In-Depth Notes on Management Control Systems

Management Control Systems

Learning Objectives
  • Types of Controls: Describe three distinct types of controls in organizations.

  • Feedback vs Feed-Forward: Distinguish between feedback and feed-forward controls.

  • Harmful Side Effects: Explain the potential harmful side effects of results controls.

  • Responsibility Centres: Define the four different types of responsibility centres.

  • Management Accounting Control Systems: Explain the elements of management accounting control systems.

  • Controllability Principle: Describe the controllability principle and methods of implementation.

  • Target Difficulty: Discuss the impact of target difficulty on motivation and performance.

  • Budget Participation: Describe the influence of participation in the budgeting process.

Control Definition
  • Control: The process that ensures an organization's activities align with plans to achieve objectives. Control relies on predefined objectives and procedures which guide organizational behavior.

  • Drucker's Insight: Differentiates between 'controls' (measurement and information) which assist in achieving 'control' (action to fulfill objectives).

Organizational Control Levels
  • Strategic Control vs Management Control:

    • Strategic Control: Focused externally; concerned with competition based on strengths and weaknesses.

    • Management Control: Internal focus; aims to influence employee behavior to achieve organizational objectives.

Types of Controls in Organizations
  1. Action (Behavioral) Controls

    • Definition: Involves observing actions to ensure adherence to desired practices (e.g. supervision on assembly lines).

    • Forms: Behavioral constraints, pre-action reviews, action accountability (e.g. budgets).

  2. Personnel, Cultural, and Social Controls

    • Personnel Controls: Help employees to perform effectively (e.g. hiring trained staff).

    • Cultural Controls: Enhance shared values and norms that align with organizational goals.
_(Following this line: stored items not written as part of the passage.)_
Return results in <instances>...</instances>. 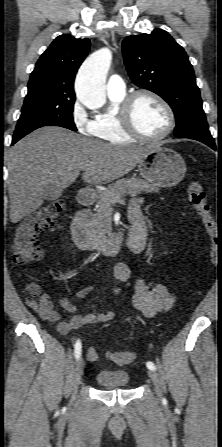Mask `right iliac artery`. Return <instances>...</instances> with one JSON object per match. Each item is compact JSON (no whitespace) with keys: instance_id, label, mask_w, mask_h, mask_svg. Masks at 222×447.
I'll return each mask as SVG.
<instances>
[{"instance_id":"1","label":"right iliac artery","mask_w":222,"mask_h":447,"mask_svg":"<svg viewBox=\"0 0 222 447\" xmlns=\"http://www.w3.org/2000/svg\"><path fill=\"white\" fill-rule=\"evenodd\" d=\"M81 352H82V345L80 340H77L75 343V349H74V355L76 360H78L81 356Z\"/></svg>"}]
</instances>
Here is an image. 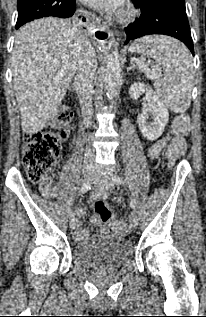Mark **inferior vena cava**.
Segmentation results:
<instances>
[{
	"label": "inferior vena cava",
	"mask_w": 206,
	"mask_h": 317,
	"mask_svg": "<svg viewBox=\"0 0 206 317\" xmlns=\"http://www.w3.org/2000/svg\"><path fill=\"white\" fill-rule=\"evenodd\" d=\"M75 56L77 59L75 88L80 101L85 126L89 127L93 114L91 91L97 69V60L93 47L83 36L79 37ZM93 165L94 154L90 148H87L84 157V166L91 167Z\"/></svg>",
	"instance_id": "1"
}]
</instances>
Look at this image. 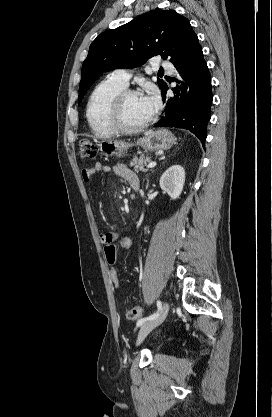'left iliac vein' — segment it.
<instances>
[{
  "mask_svg": "<svg viewBox=\"0 0 272 417\" xmlns=\"http://www.w3.org/2000/svg\"><path fill=\"white\" fill-rule=\"evenodd\" d=\"M169 311V303L165 302L158 316L144 323L138 333L137 345L157 326H159L166 318Z\"/></svg>",
  "mask_w": 272,
  "mask_h": 417,
  "instance_id": "4c4485c4",
  "label": "left iliac vein"
}]
</instances>
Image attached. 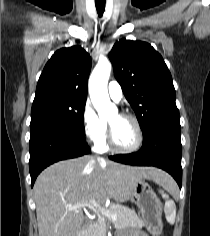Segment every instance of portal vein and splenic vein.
Listing matches in <instances>:
<instances>
[{
	"instance_id": "1",
	"label": "portal vein and splenic vein",
	"mask_w": 210,
	"mask_h": 236,
	"mask_svg": "<svg viewBox=\"0 0 210 236\" xmlns=\"http://www.w3.org/2000/svg\"><path fill=\"white\" fill-rule=\"evenodd\" d=\"M86 206L94 209V211L99 215H104L112 220L117 219L116 214L109 213L107 210H105L103 207H101L99 204L96 203L84 202L74 206H70L69 209L76 210L77 208H84Z\"/></svg>"
}]
</instances>
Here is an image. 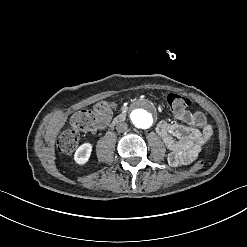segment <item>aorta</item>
<instances>
[{
	"instance_id": "762f6f07",
	"label": "aorta",
	"mask_w": 247,
	"mask_h": 247,
	"mask_svg": "<svg viewBox=\"0 0 247 247\" xmlns=\"http://www.w3.org/2000/svg\"><path fill=\"white\" fill-rule=\"evenodd\" d=\"M133 121L138 128L147 129L152 124L151 116L146 114V112H139L138 115L134 116Z\"/></svg>"
}]
</instances>
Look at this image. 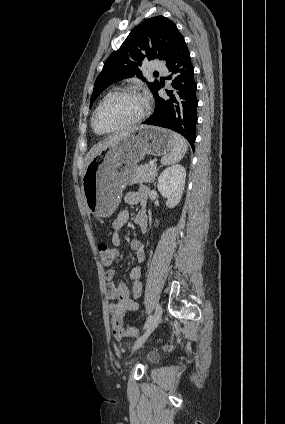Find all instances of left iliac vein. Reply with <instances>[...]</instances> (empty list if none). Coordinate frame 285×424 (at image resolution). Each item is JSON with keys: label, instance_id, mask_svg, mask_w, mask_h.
Returning a JSON list of instances; mask_svg holds the SVG:
<instances>
[{"label": "left iliac vein", "instance_id": "left-iliac-vein-1", "mask_svg": "<svg viewBox=\"0 0 285 424\" xmlns=\"http://www.w3.org/2000/svg\"><path fill=\"white\" fill-rule=\"evenodd\" d=\"M162 312H163L162 306L158 305L156 307L154 316L152 318V321H151L149 327L147 328V330L145 331L143 336H141L135 342V344L133 346V350L139 349L145 343V341L148 339V337L151 335V333L154 331V329L158 326L159 322L161 321Z\"/></svg>", "mask_w": 285, "mask_h": 424}]
</instances>
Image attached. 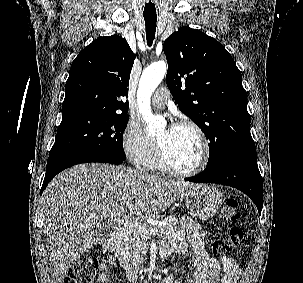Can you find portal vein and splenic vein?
Wrapping results in <instances>:
<instances>
[{"mask_svg": "<svg viewBox=\"0 0 303 283\" xmlns=\"http://www.w3.org/2000/svg\"><path fill=\"white\" fill-rule=\"evenodd\" d=\"M110 219H111V221L119 223L121 225H124L125 227L128 226V225H131V224L138 225V223H134V222H131V221L126 220V219L125 220L124 219H120V218H117L115 216H111ZM161 224H162V222L159 223V225H161ZM149 232L151 234H156L158 232V230L157 229H151V230H149Z\"/></svg>", "mask_w": 303, "mask_h": 283, "instance_id": "18ae733b", "label": "portal vein and splenic vein"}]
</instances>
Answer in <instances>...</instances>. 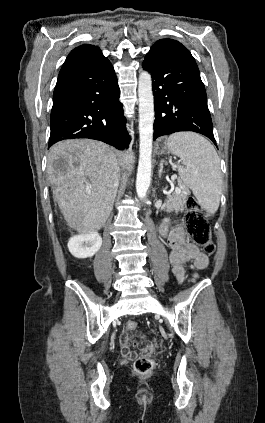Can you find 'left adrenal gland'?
<instances>
[{"instance_id":"1","label":"left adrenal gland","mask_w":265,"mask_h":423,"mask_svg":"<svg viewBox=\"0 0 265 423\" xmlns=\"http://www.w3.org/2000/svg\"><path fill=\"white\" fill-rule=\"evenodd\" d=\"M165 161L161 160L160 161V170H159V175H161L162 169H163V165H164Z\"/></svg>"}]
</instances>
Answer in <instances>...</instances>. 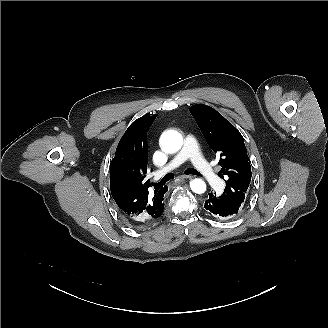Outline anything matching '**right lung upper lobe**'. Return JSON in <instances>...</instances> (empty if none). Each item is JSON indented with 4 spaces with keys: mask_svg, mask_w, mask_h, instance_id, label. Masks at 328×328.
I'll return each instance as SVG.
<instances>
[{
    "mask_svg": "<svg viewBox=\"0 0 328 328\" xmlns=\"http://www.w3.org/2000/svg\"><path fill=\"white\" fill-rule=\"evenodd\" d=\"M156 115L142 116L126 130L110 164V189L121 214L134 226L147 225L163 213V196L168 187L149 193L146 179L148 149L147 131Z\"/></svg>",
    "mask_w": 328,
    "mask_h": 328,
    "instance_id": "cb5924a9",
    "label": "right lung upper lobe"
}]
</instances>
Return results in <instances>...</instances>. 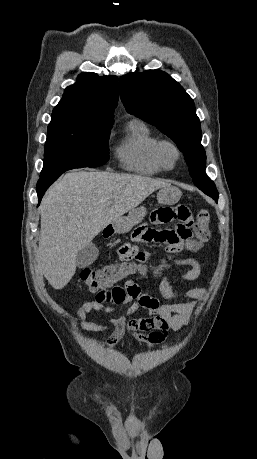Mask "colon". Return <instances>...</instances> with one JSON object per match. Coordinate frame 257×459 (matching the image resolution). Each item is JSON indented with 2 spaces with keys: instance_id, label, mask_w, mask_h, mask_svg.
I'll return each instance as SVG.
<instances>
[{
  "instance_id": "colon-1",
  "label": "colon",
  "mask_w": 257,
  "mask_h": 459,
  "mask_svg": "<svg viewBox=\"0 0 257 459\" xmlns=\"http://www.w3.org/2000/svg\"><path fill=\"white\" fill-rule=\"evenodd\" d=\"M192 222L193 227L197 228V235L194 236L193 241L186 242L184 251H179V254L198 250L210 238V214L207 210H200ZM154 272L155 269L145 264L115 263L99 269L84 268L81 279L89 290L98 291L97 300L104 301L106 298L100 291L107 289L113 283L131 277L152 276Z\"/></svg>"
}]
</instances>
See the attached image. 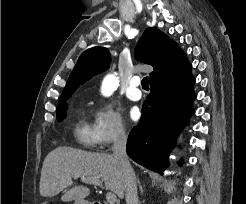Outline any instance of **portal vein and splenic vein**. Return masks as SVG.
I'll use <instances>...</instances> for the list:
<instances>
[{
  "label": "portal vein and splenic vein",
  "mask_w": 246,
  "mask_h": 204,
  "mask_svg": "<svg viewBox=\"0 0 246 204\" xmlns=\"http://www.w3.org/2000/svg\"><path fill=\"white\" fill-rule=\"evenodd\" d=\"M75 179L78 177L77 175L73 176ZM81 181L84 183L94 184L97 186H102V182L99 179H91V178H85L82 177ZM106 199L109 204H114L117 201V197L113 192H107L106 193Z\"/></svg>",
  "instance_id": "18ae733b"
}]
</instances>
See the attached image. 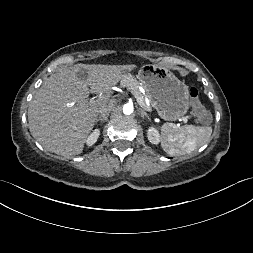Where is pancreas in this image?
Wrapping results in <instances>:
<instances>
[{
    "label": "pancreas",
    "instance_id": "cf45deb5",
    "mask_svg": "<svg viewBox=\"0 0 253 253\" xmlns=\"http://www.w3.org/2000/svg\"><path fill=\"white\" fill-rule=\"evenodd\" d=\"M121 86L127 87V88L128 87L134 88L138 92V94L142 97V93L139 90L138 81L134 77L126 76L125 78H123L121 80Z\"/></svg>",
    "mask_w": 253,
    "mask_h": 253
}]
</instances>
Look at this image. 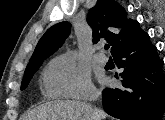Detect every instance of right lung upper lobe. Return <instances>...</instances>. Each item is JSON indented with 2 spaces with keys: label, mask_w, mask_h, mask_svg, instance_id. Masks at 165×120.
I'll use <instances>...</instances> for the list:
<instances>
[{
  "label": "right lung upper lobe",
  "mask_w": 165,
  "mask_h": 120,
  "mask_svg": "<svg viewBox=\"0 0 165 120\" xmlns=\"http://www.w3.org/2000/svg\"><path fill=\"white\" fill-rule=\"evenodd\" d=\"M88 23L93 29V43L101 39L107 40L112 46V55L144 33L139 23L128 20L125 9L113 0H98L89 10ZM70 28L71 24L67 21L50 27L39 40L28 66L57 51L70 34Z\"/></svg>",
  "instance_id": "right-lung-upper-lobe-1"
}]
</instances>
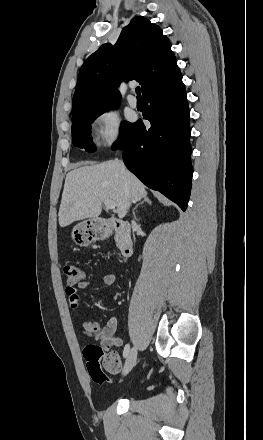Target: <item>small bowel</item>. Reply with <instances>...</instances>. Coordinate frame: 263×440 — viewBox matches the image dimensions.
<instances>
[{
  "label": "small bowel",
  "instance_id": "small-bowel-1",
  "mask_svg": "<svg viewBox=\"0 0 263 440\" xmlns=\"http://www.w3.org/2000/svg\"><path fill=\"white\" fill-rule=\"evenodd\" d=\"M102 282L107 286H111L116 282V275L114 273H106L102 277ZM91 286L92 281L85 280L78 286L67 287L66 292L72 309L76 310L80 305L78 290L89 289ZM116 328V317H110L104 327H101L99 322L94 320H84L82 322V333L99 341L104 350H110L121 346L122 340L115 336Z\"/></svg>",
  "mask_w": 263,
  "mask_h": 440
}]
</instances>
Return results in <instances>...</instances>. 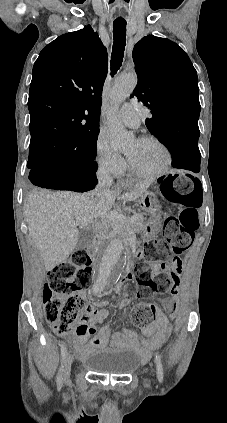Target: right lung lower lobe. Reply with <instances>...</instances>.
Listing matches in <instances>:
<instances>
[{
  "label": "right lung lower lobe",
  "mask_w": 227,
  "mask_h": 423,
  "mask_svg": "<svg viewBox=\"0 0 227 423\" xmlns=\"http://www.w3.org/2000/svg\"><path fill=\"white\" fill-rule=\"evenodd\" d=\"M95 161H71L52 157L42 165L30 169L29 180L36 186L85 192L97 184Z\"/></svg>",
  "instance_id": "98d812e1"
}]
</instances>
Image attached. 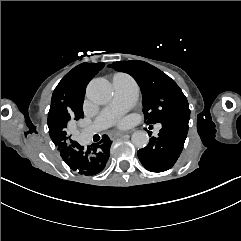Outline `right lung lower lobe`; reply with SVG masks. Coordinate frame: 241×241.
Returning <instances> with one entry per match:
<instances>
[{"instance_id": "right-lung-lower-lobe-1", "label": "right lung lower lobe", "mask_w": 241, "mask_h": 241, "mask_svg": "<svg viewBox=\"0 0 241 241\" xmlns=\"http://www.w3.org/2000/svg\"><path fill=\"white\" fill-rule=\"evenodd\" d=\"M111 140L103 135L98 143L84 148L73 141L58 148L65 163L73 170L83 175H95L106 166L110 156Z\"/></svg>"}]
</instances>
    • Social Controls: Regulate performance among peers (e.g. informal group norms).

  3. Results (Output) Controls

    • Definition: Focus on outcomes, allowing management to assess performance based on results rather than processes.

    • Processes Involved:

    1. Setting performance measures.

    2. Establishing targets.

    3. Measuring performance.

    4. Linking rewards and punishments to outcomes.

Feedback and Feed-Forward Controls
  • Feedback Control: Involves monitoring past outputs to take corrective actions for future activities.

  • Feed-Forward Control: Predicts future outcomes and implements preventive measures before deviations occur. E.g. budgeting as a prediction tool.

Harmful Side Effects of Results Controls
  • Lack of Goal Congruence: Results-focused controls may lead to undesirable behaviors that conflict with organizational objectives (e.g. ignoring non-measurable performance aspects).

  • Examples of Maladaptive Behavior:

    • Manipulating results.

    • Focusing solely on measurable goals.

Responsibility Centres
  • Types of Responsibility Centres:

    1. Cost Centres: Accountable for costs only; standard and discretionary types exist.

    2. Revenue Centres: Focus on generating sales revenue without managing costs.

    3. Profit Centres: Accountable for both revenues and costs, allowing some decision-making autonomy.

    4. Investment Centres: Accountable for revenue, costs, and capital investment decisions; performance measured by ROI.

Management Accounting Control Systems
  • Core Elements:

    1. Planning Processes: Involves budgeting and setting performance expectations.

    2. Responsibility Accounting: Assigning accountability for financial outcomes to specific managers.

Controllability Principle
  • Definition: Only those costs significantly influenced by a manager should be charged to their responsibility centre.

  • Implementation Methods: Identify controllable vs uncontrollable costs; use variance analysis and flexible performance standards to adjust evaluations.

Setting Performance Targets
  • Importance of Defined Targets: Clear, challenging targets enhance performance; a balance is required to ensure targets are not demotivating.

  • Target Difficulty Effects: Recognizes the relationship between budget difficulty and motivational impact.

Participation in Budgeting
  • Benefits: Increases commitment and motivation among employees; reduces information asymmetry through collaborative goal setting.

  • Limitations: Participation can sometimes lead to negotiations that lower performance standards, limiting effectiveness.

Key Terms and Concepts
  • Action Controls: Observational measures of behavior.

  • Controllability Principle: Assigning accountability based only on controllable costs.

  • Cost Centres: Responsibility for costs.

  • Results Controls: Performance evaluation based on outcomes.

  • Responsibility Accounting: System for assigning accountability in a business structure.